「遺言をしっかり書いておけばもう安心」と思うかもしれません。ですが、実際はそうではありません。そのせいか、「遺言なんて下手に残すとかえってもめる」とおっしゃる人もいます。

ですが、それは遺言のことをよく知らず、もめる遺言を書いてしまうからです。遺言人は「なんとしてでもこうしたい」という気持ちにかられて、遺言を書きます。ところが、相続人との間でまったく話し合いがされていない、または、複数の相続人がいるのに、ごく一部の相続人としか相談していない場合、そのような状況がもめる原因となっていきます。外された、と感じた他の相続人たちは、遺言書の重箱の隅を突っつくようにして、不備を見つけて、遺言を無効にしようと思うかもしれません。

もっとも、「そんなにたくさん相続人はいないし、ちゃんと話し合ってるから、遺言もいらない」としてしまうのも危険です。遺言人が生きている間は仲の良い相続人たちも、亡くなったあとにどうなるかは、誰にもわからないのです。「言った、言わない」でもめるのも、こうしたケースが多いのです。

遺言が有効でも、その内容によっては遺言通りに執行されない場合もあります。裁判によって決着することが多くなるでしょうが、争いになるのは、たとえば生前にすでに贈与されている部分であるとか、生前に遺言人に尽くした度合いであるとか、偏りすぎた相続について、遺留分を請求するといったことが生じます。

遺留分とは、相続人によって法的に相続できる最低限の分と考えてればわかりやすいでしょう。相続人である子が2人いたら、単純に財産は半々に分けるはず。しかし遺言によって「長男に全部」と指定されていたとしましょう。次男はおもしろくないですよね。遺言人である父親が生きている間は「しょうがない」と思っていても、亡くなってしまえば、なんだか悔しいし理不尽です。「訴えよう」と考えてもおかしくありません。

ちなみに、遺留分を主張できるのは、亡くなった人の兄弟姉妹以外の相続人です。しかもこの遺留分は、かなり大きいのです。法律では、 直系尊属のみが相続人の場合については、被相続人(亡くなった人)の財産の3分の1です。それ以外のとき、財産の2分の1です。

直系尊属とは、系譜で書けばいわばタテの関係です。父母・祖父母・曽祖父母と自分、という関係です。ですから、被相続人の子しか相続人がいない、といった場合です。被相続人に妻がいれば、それ以外の場合になります。
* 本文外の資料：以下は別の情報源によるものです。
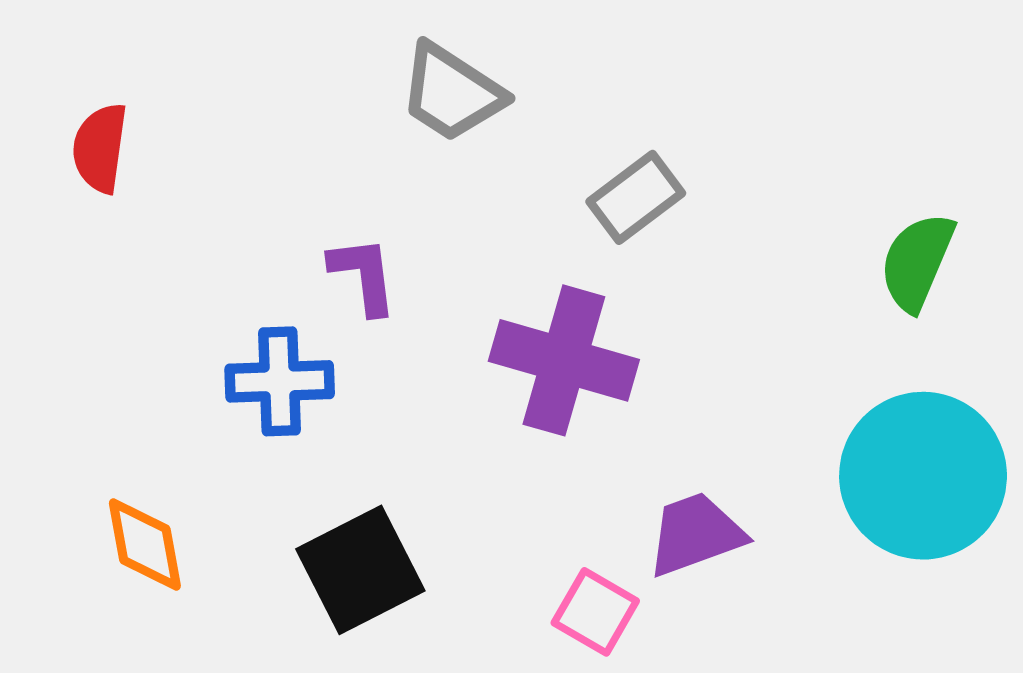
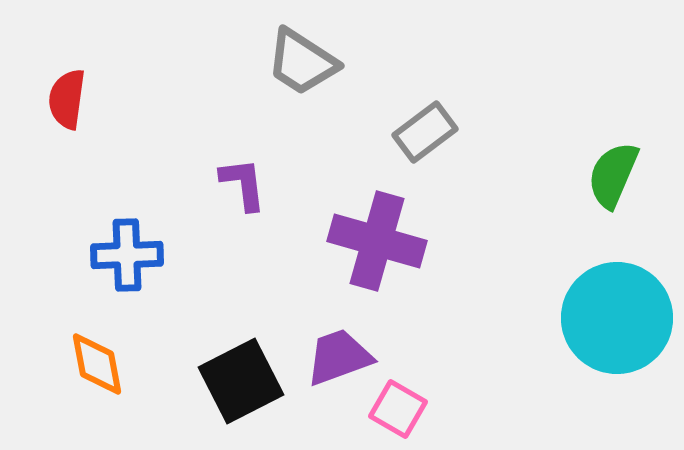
blue cross: (280, 381) -> (127, 255), moved
purple trapezoid: (696, 534) -> (339, 357), moved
たとえば、遺言で「財産は全額寄付します」とあったとしても、遺留分は請求できるわけです。妻と子がいる場合なら、財産の2分の1までは取り戻せる可能性があります。それを妻と子で分けることになります。

このような手間をなくす、もめ事をなくすためには、「全額寄付」といった極端な遺言をつくる場合は、当事者としっかり意思疎通をしておくべきでしょう。出し抜けに死後にそれがわかる、というのはあまりよくないやり方です。

遺言で重要なのは、遺族を驚かせることではなく、生前に話していた通りの考えを書面ではっきりさせて、相続がもめないようにすることです。

遺言のない場合は、法律で決められている法定相続となります。相続人が配偶者と被相続人の子供だけのときは、配偶者は2分の1、子供も2分の1です。相続人が配偶者と被相続人の父母の場合は、配偶者は3分の2、父母は3分の1です。相続人が配偶者と被相続人の兄弟の場合、配偶者4分の3、兄弟4分の1となります。それぞれ2人以上いるときは、原則としてその中で均等に分けます。これが原則です。